How to Remove a Water Pump in a Ford Taurusby Jeffrey Caldwell
The Ford Taurus uses an electrical water pump to circulate engine coolant throughout the engine. The electric motor inside the pump can burn out, or the seals inside the pump may begin to leak, causing the Ford Taurus engine to overheat/ This can cause sever damage to the engine. The water pump should be replaced at the first sign of trouble.
Disconnect the ground cable from the negative battery terminal by using a wrench to loosen the retaining bolt. Pull the clamp off the terminal.
Locate the petcock valve on the lower right corner of the radiator.
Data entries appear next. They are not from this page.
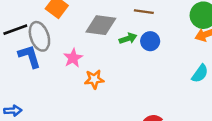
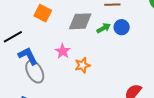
gray ellipse: (39, 36) -> (35, 72), moved

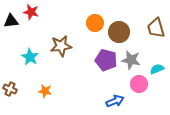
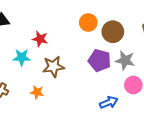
red star: (31, 12) -> (40, 39), moved
brown star: (61, 46) -> (53, 67), moved
cyan star: (30, 57) -> (22, 57), turned -30

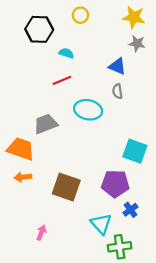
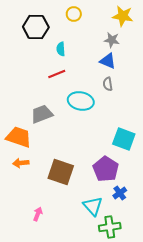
gray star: (137, 43) -> (112, 40), moved
cyan semicircle: (66, 53) -> (61, 49), turned -112
purple pentagon: (115, 184) -> (106, 169), turned 30

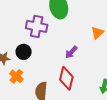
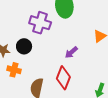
orange cross: (16, 76) -> (14, 70), turned -32

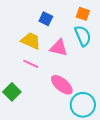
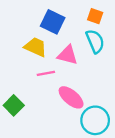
blue square: (46, 19) -> (53, 22), size x1.5
pink line: (31, 64) -> (46, 73), moved, turned -35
Place a waste oil collection pan underneath the valve. Open the valve by using a needle nose pilers to turn it counterclockwise. Once all the coolant has drained out close the petcock valve.
Loosen the hose clamp that secures the inlet tube to the water pump and pull the tube off the pump.
Insert a 1/2-inch drive breaker bar into the belt tensioner. Turn the breaker bar clockwise to release the tension on the belt and remove the belt.
Loosen the hose clamp that secures the heater hose to the water pump and pull hose off the pump.
Remove the bolts that secure the water pump to the engine block.
Lift the water pump out of the engine and remove it from the vehicle.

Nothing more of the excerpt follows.